Biodiversity comprises all variations of life at all levels of biological organization, most of which arise from genomic diversity. As genomic technologies become available across the biological sciences, a full characterization of biodiversity demands a full characterization of genomes. Similarly, data synthesis across the full range of biodiversity research domains demands development, implementation, integration and harmonization of data exchange standards. Such interoperable informatics would be transformational for our understanding of biology, with consequent impact on environmental and conservation policy. Adding to the transformational potential is the fact that the microbial world represents half of the world's biomass and nearly all of its biodiversity, yet is still effectively invisible and intractable to traditional biodiversity research. Metagenomic data are not amenable to the concepts, standards, semantics, and methods of traditional eukaryotic biodiversity, and therefore, require an alternate informatics framework.
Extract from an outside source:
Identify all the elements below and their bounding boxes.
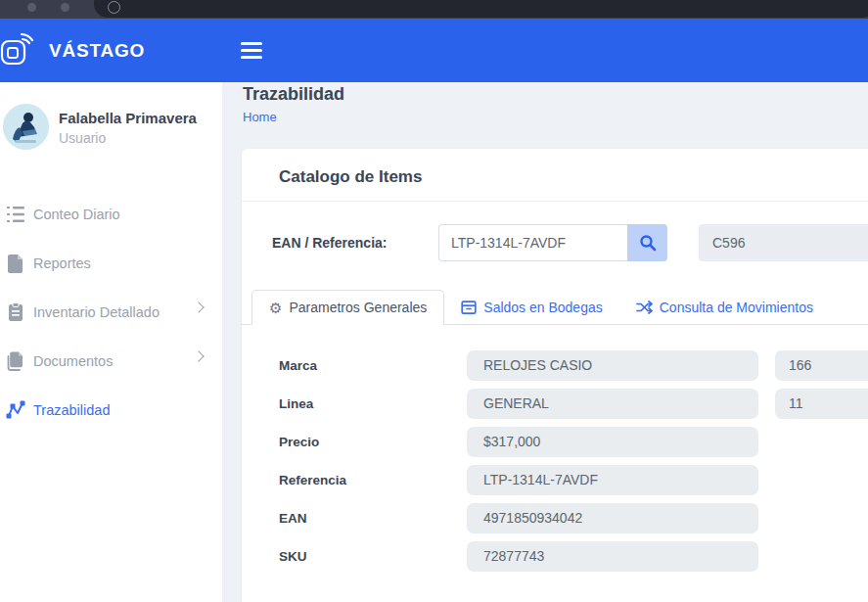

The EAGER will transform the collaborations between two previously separate research communities: the informaticists of the traditional biodiversity community, who employ the Darwin Core (DwC) as a standard, and the informaticists of the Genomic Standards Consortium (GSC), who have developed the Minimal Information about any Sequence (MIxS) standard for genomics, metagenomics and marker genes. Together, these groups will engage in a unified informatics effort to develop three layers of interoperability. The EAGER will harmonize the observational (DwC) and genomic (MIxS) standards, building on a community dialogue and interdisciplinary networking hosted and established under an NSF Research Coordination Network. Standards interoperability is the basis for the next two layers. Syntactic interoperability (in the context of Internet APIs and a database Reference Model) will be supported. The EAGER will assemble experts from the two communities to (a) devise a database Reference Model that integrates the DwC and GSC MIxS standards; and (b) for effective data management, create specific implementations for different database platforms to foster adoption. The practical implementation of the reference model on/for different database systems will allow, for the first time, systematic comparative testing of technical performance and of use cases (e.g., which implementation best serves which complex data query). The EAGER will create task groups to establish the infrastructure for managing ontologies, and to construct a reference model on the purely semantic level in order to fuse the two worlds of data standards, both of which are advanced enough to engage in useful interoperability.
In developing an interdisciplinary information infrastructure to achieve data interoperability across domains, this EAGER would advance understanding of complex environmental phenomena and, thereby, inform future policy decisions. Indeed, by leading to an informatics standards platform to conceive a novel conceptual and theoretical framework for the world of microbial ?dark matter,? the EAGER would have a transformational impact beyond science.